BFS is another algorithm for graph traversal, similar to DFS. It also requires $O(n+m)$ time. The difference between the two is that BFS uses a stack while DFS uses a queue. The algorithm is as follows:

- Mark all vertices and edges as unexplored
- Create a new queue
- Add the starting vertex $s$ to the queue
- Mark $s$ as visited
- While the queue is not empty
- Pop a vertex $v$ from the queue
- For all neighbouts $w$ of $v$
- If $w$ is not visited
- Push $w$ into the queue
- Mark $w$ as visited

- If $w$ is not visited

For a connected component $G_{s}$ of graph $G$ containing $s$:

- BFS visits all vertices and edges of $G_{s}$
- The discovery edges labelled by
`BFS(G,s)`

form a spanning tree of $G_{s}$ - The path of the spanning tree formed by the BFS is the shortest path between the two vertices

BFS can be specialised to solve the following problems in $O(n+m)$ time:

- Compute the connected components of a graph
- Compute a spanning forest of a graph
- Find a simple cycle in G
- Find the shortest path between two vertices
**DFS cannot do this, this property is unique to BFS**

## Directed Graphs

A *digraph* (short for directed graph) is a graph whose edges are all directed.

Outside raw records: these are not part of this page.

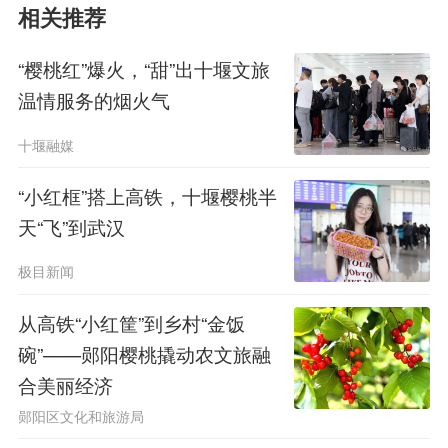
相关推荐
“樱桃红”爆火，“甜”出十堰文旅
温情服务的烟火气
十堰融媒
“小红框”搭上高铁，十堰樱桃半
天“飞”到武汉
极目新闻
从高铁“小红筐”到乡村“金饭
碗”——郧阳樱桃撬动农文旅融
合美丽经济
郧阳区文化和旅游局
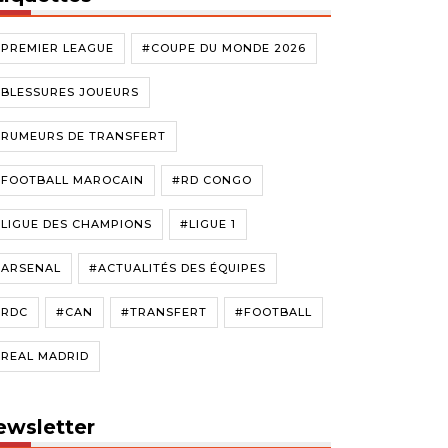
#PREMIER LEAGUE
#COUPE DU MONDE 2026
#BLESSURES JOUEURS
#RUMEURS DE TRANSFERT
#FOOTBALL MAROCAIN
#RD CONGO
LIGUE DES CHAMPIONS
#LIGUE 1
#ARSENAL
#ACTUALITÉS DES ÉQUIPES
#RDC
#CAN
#TRANSFERT
#FOOTBALL
#REAL MADRID
ewsletter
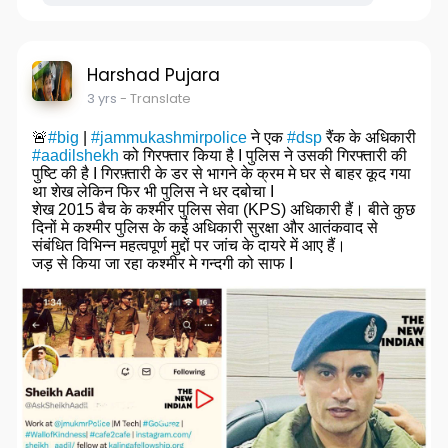
Harshad Pujara
3 yrs
- Translate
🚨
#big
|
#jammukashmirpolice
ने एक
#dsp
रैंक के अधिकारी
#aadilshekh
को गिरफ्तार किया है I पुलिस ने उसकी गिरफ्तारी की
पुष्टि की है I गिरफ़्तारी के डर से भागने के क्रम मे घर से बाहर कूद गया
था शेख लेकिन फिर भी पुलिस ने धर दबोचा I
शेख 2015 बैच के कश्मीर पुलिस सेवा (KPS) अधिकारी हैं। बीते कुछ
दिनों मे कश्मीर पुलिस के कई अधिकारी सुरक्षा और आतंकवाद से
संबंधित विभिन्न महत्वपूर्ण मुद्दों पर जांच के दायरे में आए हैं।
जड़ से किया जा रहा कश्मीर मे गन्दगी को साफ I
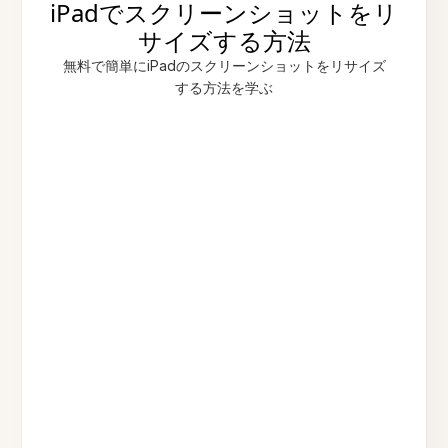
iPadでスクリーンショットをリ
サイズする方法
無料で簡単にiPadのスクリーンショットをリサイズ
する方法を学ぶ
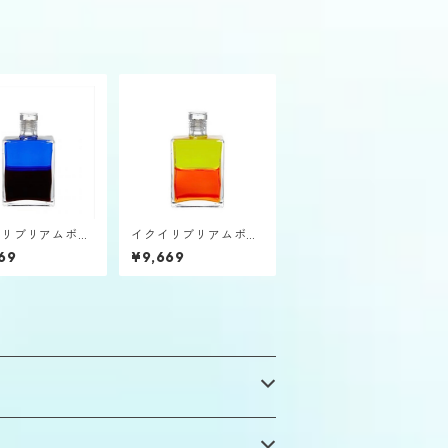
イリブリアムボト
イクイリブリアムボト
「フィジカルレス
ルB121「プルトン」
69
¥9,669
ー」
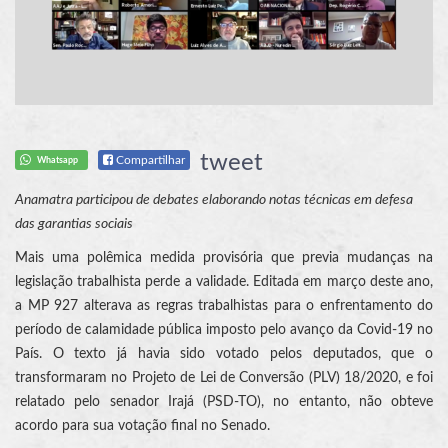
tweet
Compartilhar
Whatsapp
Anamatra participou de debates elaborando notas técnicas em defesa
das garantias sociais
Mais uma polêmica medida provisória que previa mudanças na
legislação trabalhista perde a validade. Editada em março deste ano,
a MP 927 alterava as regras trabalhistas para o enfrentamento do
período de calamidade pública imposto pelo avanço da Covid-19 no
País. O texto já havia sido votado pelos deputados, que o
transformaram no Projeto de Lei de Conversão (PLV) 18/2020, e foi
relatado pelo senador Irajá (PSD-TO), no entanto, não obteve
acordo para sua votação final no Senado.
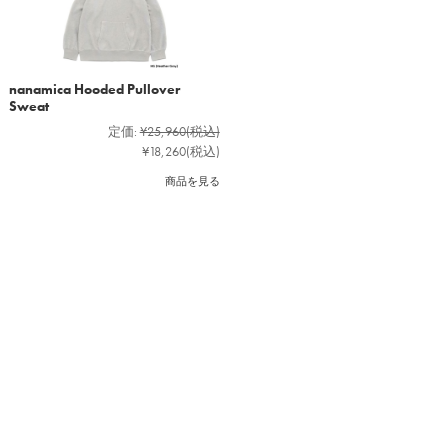
nanamica Hooded Pullover
Sweat
定価:
¥25,960
(税込)
¥18,260
(税込)
商品を見る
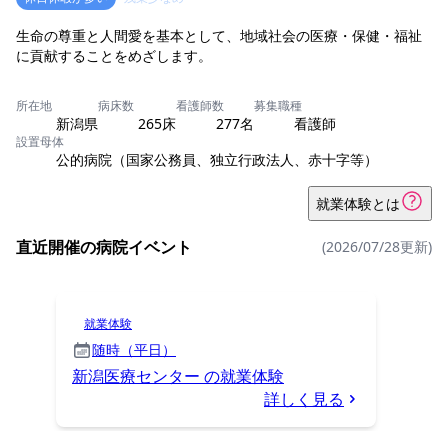
生命の尊重と人間愛を基本として、地域社会の医療・保健・福祉
に貢献することをめざします。
所在地
病床数
看護師数
募集職種
新潟県
265床
277名
看護師
設置母体
公的病院（国家公務員、独立行政法人、赤十字等）
就業体験とは
直近開催の病院イベント
(2026/07/28更新)
就業体験
随時（平日）
新潟医療センター の就業体験
詳しく見る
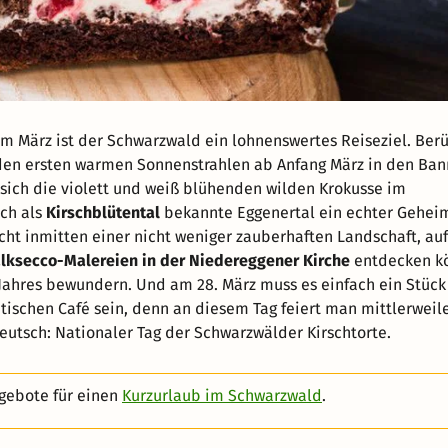
m März ist der Schwarzwald ein lohnenswertes Reiseziel. Berü
den ersten warmen Sonnenstrahlen ab Anfang März in den Bann
 sich die violett und weiß blühenden wilden Krokusse im
ch als
Kirschblütental
bekannte Eggenertal ein echter Gehei
ht inmitten einer nicht weniger zauberhaften Landschaft, auf
lksecco-Malereien in der Niedereggener Kirche
entdecken k
 Jahres bewundern. Und am 28. März muss es einfach ein Stück
ischen Café sein, denn an diesem Tag feiert man mittlerweile
Deutsch: Nationaler Tag der Schwarzwälder Kirschtorte.
gebote für einen
Kurzurlaub im Schwarzwald
.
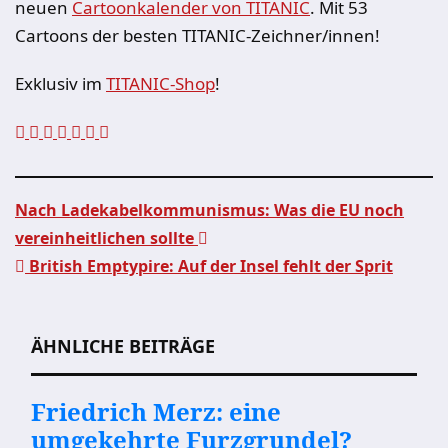
neuen
Cartoonkalender von TITANIC
. Mit 53
Cartoons der besten TITANIC-Zeichner/innen!
Exklusiv im
TITANIC-Shop
!
Nach Ladekabelkommunismus: Was die EU noch
vereinheitlichen sollte
Beitragsnavigation
British Emptypire: Auf der Insel fehlt der Sprit
ÄHNLICHE BEITRÄGE
Friedrich Merz: eine
umgekehrte Furzgrundel?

- Each edge goes in only one direction
- Edge $(a,b)$ goes from a to b but
**not**from b to a - If the graph is simple and has $n$ vertices and $m$ edges, $m≤n2n−1 $
- DFS and BFS can be specialised to traversing directed edges
- A directed DFS starting at a vertex $s$ determines the vertices
*reachable*from $s$ - One vertex is reachable from another if there is a directed path to it

- A directed DFS starting at a vertex $s$ determines the vertices

### Strong Connectivity

A digraph is said to be *strongly connected* if each vertex can reach all other vertices. This property can be identified in $O(n+m)$ time with the following algorithm:

- Pick a vertex $v$ in the graph $G$
- Perform a DFS starting from $v$
- If theres a vertex not visited, return false

- Let $G_{′}$ be $G$ with all the edge directions reversed
- Perform a DFS starting from $v$ in $G_{′}$
- If theres a vertex not visited, return false
- Else, return True

### Transitive Closure

Given a digraph $G$, the transitive closure of $G$ is the digraph $G∗$ such that:

- $G∗$ has the same vertices as $G$
- If $G$ has a directed path from $u$ to $v$, then G* also has a directed *edge* from $u$ to $v$
- In $G∗$, every pair of vertices with a path between them in $G$ is now adjacent
- The transitive closure provides reachability information about a digraph

The transitive closure can be computed by doing a DFS starting at each vertex. However, this takes $O(n(n+m))$ time. Alternatively, there is the Floyd-Warshall algorithm:

- For the graph $G$, number the vertices $1,2,...,n$
- Compute the graphs $G_{0},...,G_{n}$
- $G_{0}=G$
- $G_{k}$ has directed edge $(v_{i},v_{j})$ if $G$ has a directed path from $v_{i}$ to $v_{j}$ with intermediate vertices $v_{1},...,v_{k}$

- Digraph $G_{k}$ is computed from $G_{k−1}$
- $G_{n}=G∗$
- Add $(v_{i},v_{j})$ if edges $(v_{i},v_{k})$ and $(v_{k},v_{j})$ appear in $G_{k−1}$

In pseudocode:

```
for k=1 to n
Gk = Gk_1
for i=1 to n (i != k)
for j=1 to n (j != i, j!=k)
if G_(k-1).areAdjacent(vi,vk) && G_(k-1).areAdjacent(vk,vj)
if !G_(k-1).areAdjacent(vi,vj)
G_k.insertDirectedEdge(vi,vj,k)
return G_n
```

This algorithm takes $O(n_{3})$ time. Basically, at each iteration a new vertex is introduced, and each vertex is checked to see if a path exists through the newly added vertex. If it does, a directed edge is inserted to transitively close the graph.

### Topological Ordering

- A Directed Acyclic Graph (DAG) is digraph that has no directed cycles
- A topological ordering of a digraph is a numbering $v_{1},v_{2},...,v_{n}$ of the vertices such that for every edge $(v_{i},v_{j})$, $i<j$
- The vertex it points to is always greater than it

- A digraph can have a topological ordering
**if and only if it is a DAG**

A topological ordering can be calculated using a DFS:

```
public static void topDFS(Graph G, Vertex v){
v.visited = true
for(Edge e: v.edges){
w = opposite(v,e)
if(w.visited = false)
topDFS(G,w)
else{
v.label = n
n = n-1
}
}
}
```

The first node encountered in the DFS is assigned $n$, the one after that $n−1$, and so on until all nodes are labelled.